On Android, the formatting screen still includes an AI-powered editor button, allowing users to generate entire messages via neural network assistance. Interestingly, this feature was removed earlier on iOS, as previously reported by Kod Durov.

This approach isn’t entirely new for Telegram. Back in version 12.8, the app added Markdown support with tables, formulas, and quotes-but that was limited to bots only. The current move brings similar capabilities to regular chats, only with a paywall attached at launch.

Telegram Premium, introduced in summer 2022, already offers users benefits like increased limits, voice message transcription, exclusive reactions, and an ad-free experience in major public channels.
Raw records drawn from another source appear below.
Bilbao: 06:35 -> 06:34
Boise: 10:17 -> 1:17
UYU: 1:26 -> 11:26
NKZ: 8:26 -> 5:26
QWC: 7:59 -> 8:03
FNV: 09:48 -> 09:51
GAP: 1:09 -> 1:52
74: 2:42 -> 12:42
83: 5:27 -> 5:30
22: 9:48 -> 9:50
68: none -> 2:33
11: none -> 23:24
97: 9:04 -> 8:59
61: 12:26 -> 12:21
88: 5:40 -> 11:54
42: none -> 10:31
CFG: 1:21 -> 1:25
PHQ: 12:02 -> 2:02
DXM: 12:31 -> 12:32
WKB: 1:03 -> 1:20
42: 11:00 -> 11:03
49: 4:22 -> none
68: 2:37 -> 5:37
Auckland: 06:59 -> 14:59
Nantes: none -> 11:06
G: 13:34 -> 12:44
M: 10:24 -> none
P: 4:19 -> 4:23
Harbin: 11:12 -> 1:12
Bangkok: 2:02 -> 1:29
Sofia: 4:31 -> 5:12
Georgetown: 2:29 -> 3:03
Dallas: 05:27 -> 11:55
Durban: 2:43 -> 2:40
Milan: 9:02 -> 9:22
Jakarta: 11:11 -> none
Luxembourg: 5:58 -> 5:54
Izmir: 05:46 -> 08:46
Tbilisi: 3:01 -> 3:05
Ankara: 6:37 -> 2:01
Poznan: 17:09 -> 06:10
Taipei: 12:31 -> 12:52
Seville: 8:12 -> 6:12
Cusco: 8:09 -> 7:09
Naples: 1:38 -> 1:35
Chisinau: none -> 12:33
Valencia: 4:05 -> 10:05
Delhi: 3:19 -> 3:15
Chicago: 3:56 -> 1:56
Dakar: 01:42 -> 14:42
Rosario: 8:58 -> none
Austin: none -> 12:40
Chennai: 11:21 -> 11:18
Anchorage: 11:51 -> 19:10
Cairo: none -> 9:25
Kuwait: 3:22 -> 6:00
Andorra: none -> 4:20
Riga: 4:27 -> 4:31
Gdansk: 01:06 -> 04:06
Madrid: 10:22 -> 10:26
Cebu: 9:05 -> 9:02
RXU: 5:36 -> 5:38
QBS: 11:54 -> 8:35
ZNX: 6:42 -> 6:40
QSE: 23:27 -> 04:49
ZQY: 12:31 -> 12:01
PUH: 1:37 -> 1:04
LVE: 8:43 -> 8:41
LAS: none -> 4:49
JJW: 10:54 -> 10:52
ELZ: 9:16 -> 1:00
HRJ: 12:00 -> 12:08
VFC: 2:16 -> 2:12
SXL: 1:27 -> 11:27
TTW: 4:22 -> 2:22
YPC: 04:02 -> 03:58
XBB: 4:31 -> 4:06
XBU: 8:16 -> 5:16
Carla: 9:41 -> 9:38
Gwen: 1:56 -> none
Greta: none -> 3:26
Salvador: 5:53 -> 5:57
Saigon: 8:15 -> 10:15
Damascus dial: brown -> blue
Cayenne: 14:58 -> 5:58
If Telegram follows through, advanced formatting could give non-paying users one less reason to stick around-making this another example of the messenger selling not just speed or capacity, but the very way messages are composed and presented.

For context, Telegram Premium competes with subscription tiers from other messaging giants like Apple’s iMessage and WhatsApp (Meta’s paid features are still limited). Telegram’s strategy to gate creative message tools may help boost revenue but risks alienating its huge base of free users who value the service’s openness.

Going forward, keep an eye on whether Telegram rolls out these formatting features fully behind a paywall or adjusts access based on user feedback. This experiment could redefine what premium means in messaging apps-beyond faster uploads or bigger storage-to shaping how people actually write and share content in chats.